The Honda Ridgeline isn’t exciting or flashy, and it’s certainly not tough-looking, even if the last refresh did its best to macho things up. But for everyday life around the suburbs, it’s easier to drive, easier to see out of, comfortable, and provides enough capability that a lot of families are looking for when hauling toys on the weekend or smelly hockey bags during the week. It’s sensible, aside from the fuel economy.
Honda provided The Drive with a seven-day loan of this vehicle for the purpose of writing this review.

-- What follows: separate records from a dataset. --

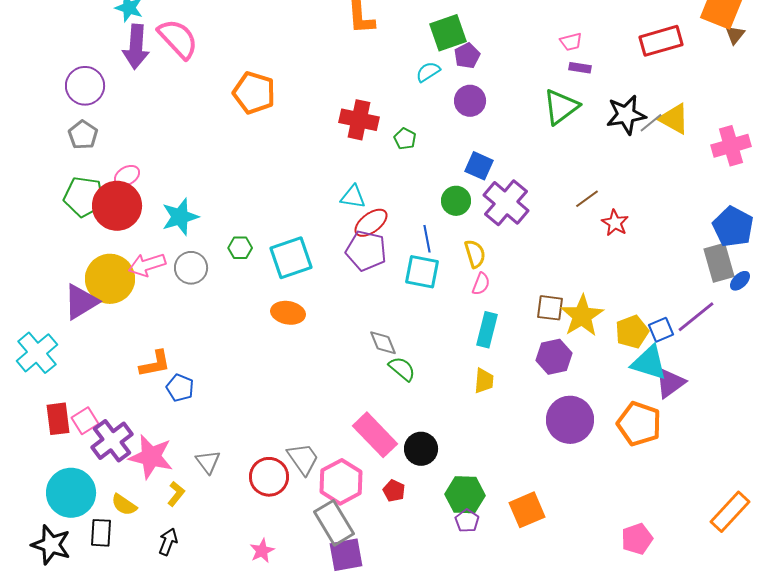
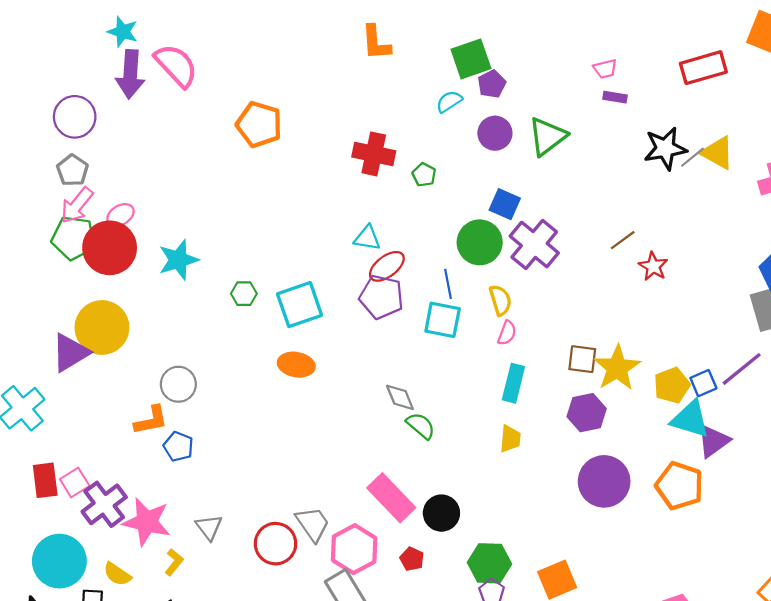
green triangle: (561, 107) -> (547, 136), moved
green circle: (456, 201) -> (480, 242), size x1.4
pink arrow: (147, 265) -> (77, 205), moved, turned -33
gray circle: (191, 268) -> (178, 384), moved

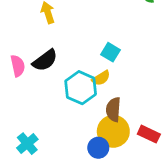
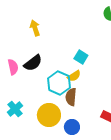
brown semicircle: (113, 109) -> (71, 97), moved
yellow circle: (113, 131) -> (49, 115), moved
cyan cross: (27, 144) -> (15, 109), moved

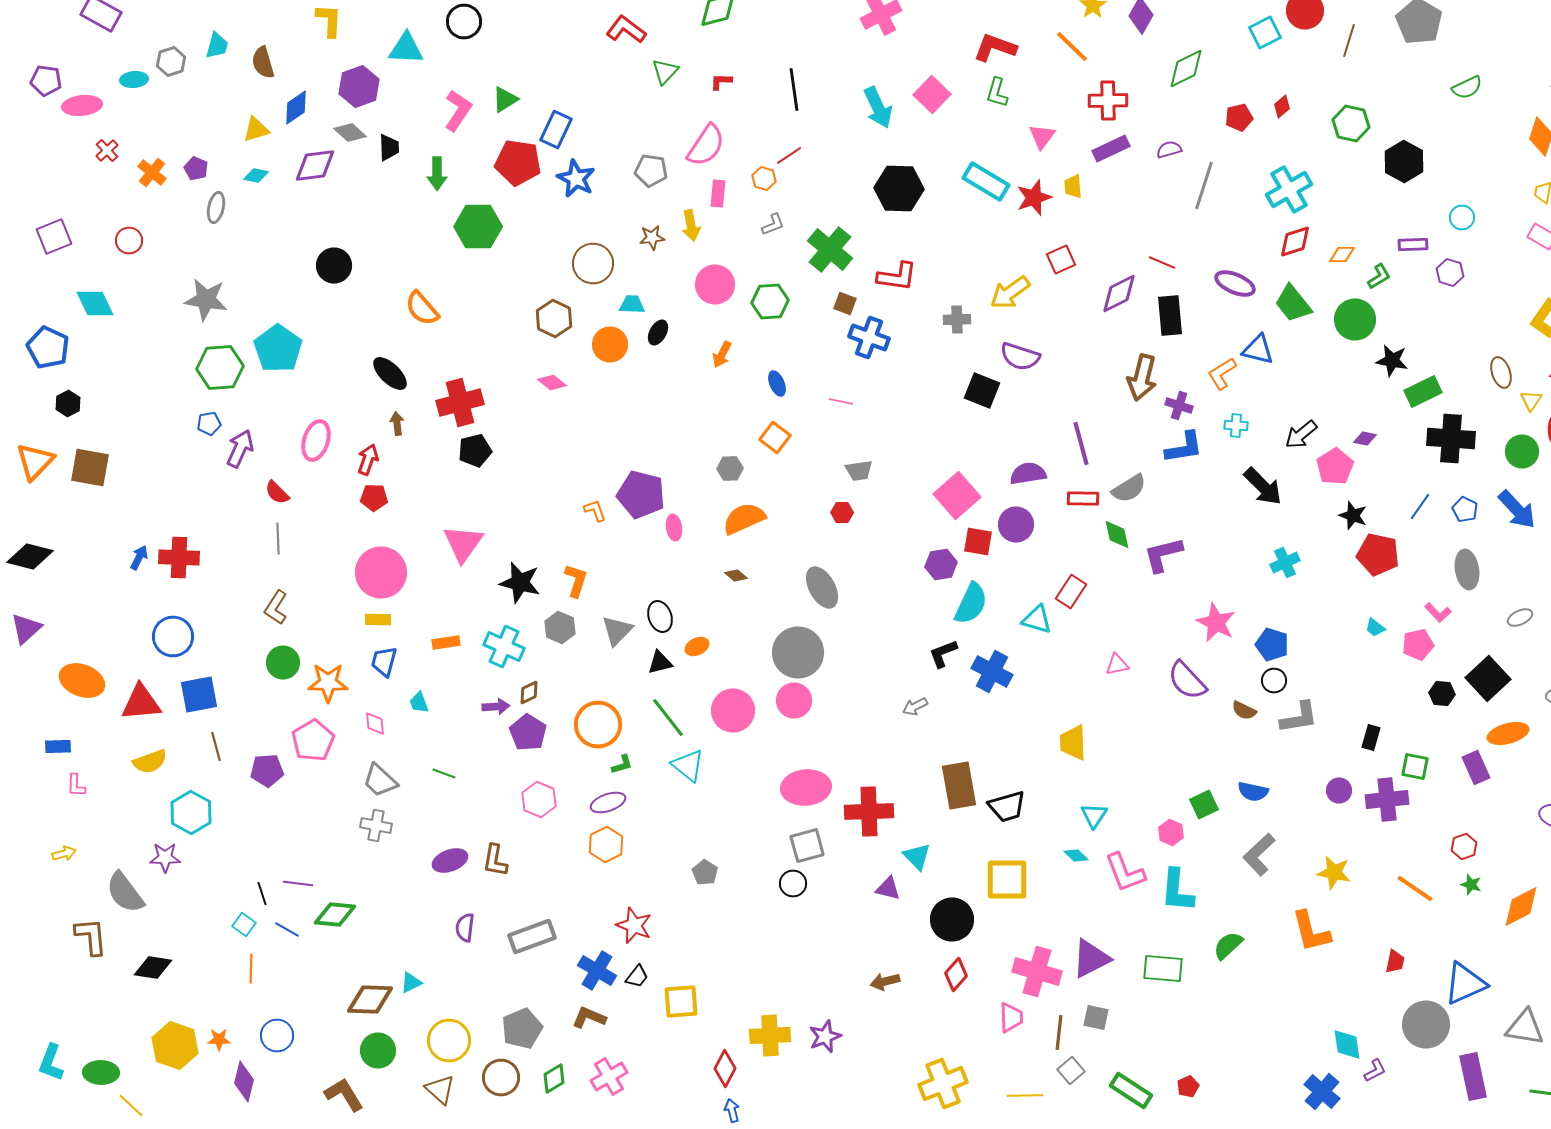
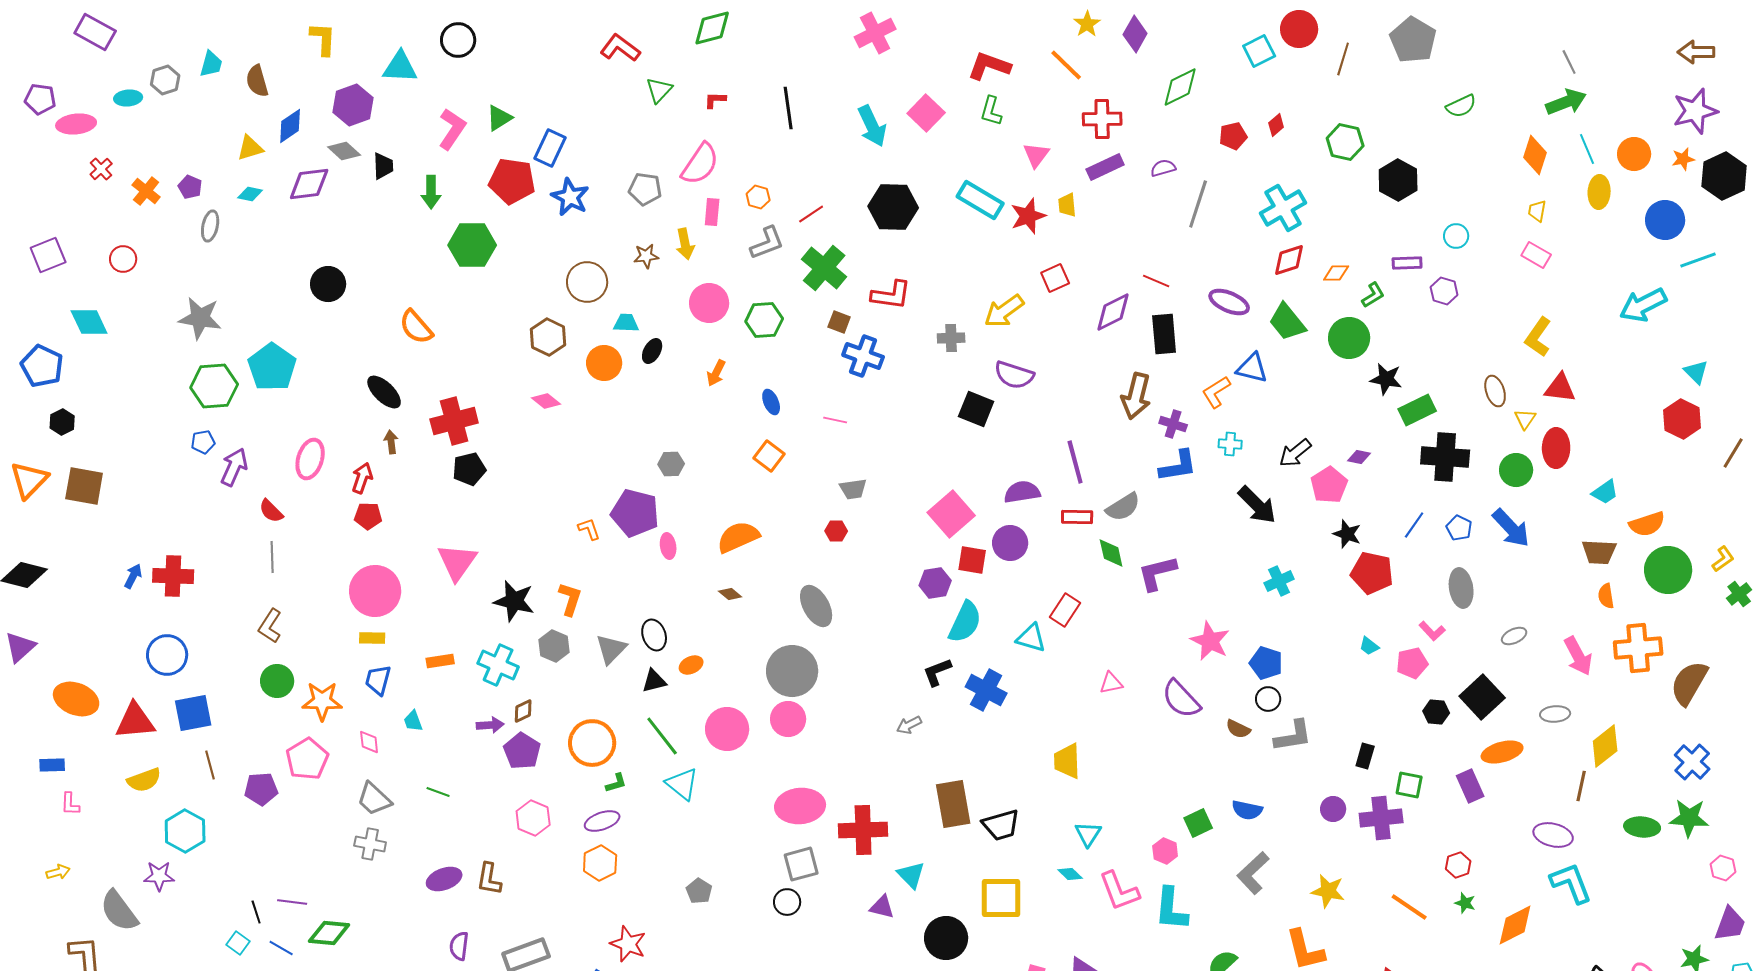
red line: (789, 156) -> (811, 214), moved
gray L-shape: (773, 224) -> (767, 243), size x1.5
gray hexagon: (730, 468) -> (671, 464), moved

| 2026 Honda Ridgeline TrailSport Specs | |
|---|---|
| Base Price (TrailSport) | $42,490 ($47,945) |
| Powertrain | 3.5-liter V6 | 9-speed automatic | all-wheel drive |
| Horsepower | 280 @ 6,000 rpm |
| Torque | 262 lb-ft @ 4,700 rpm |
| Seating Capacity | 5 |
| Curb Weight: | 4,495 pounds |
| Towing Capacity | 5,000 pounds |
| Cargo Volume | 33.9 cubic feet in the bed | 7.3 cubic feet below the bed |
| Ground Clearance | 7.64 inches |
| Off-Road Angles | 20.4° approach | 19.6° breakover | 19.6° departure |
| EPA Fuel Economy | 18 mpg city | 23 highway | 20 combined |
| Score | 7/10 |
Quick Take
The truck I need, but not the truck I want.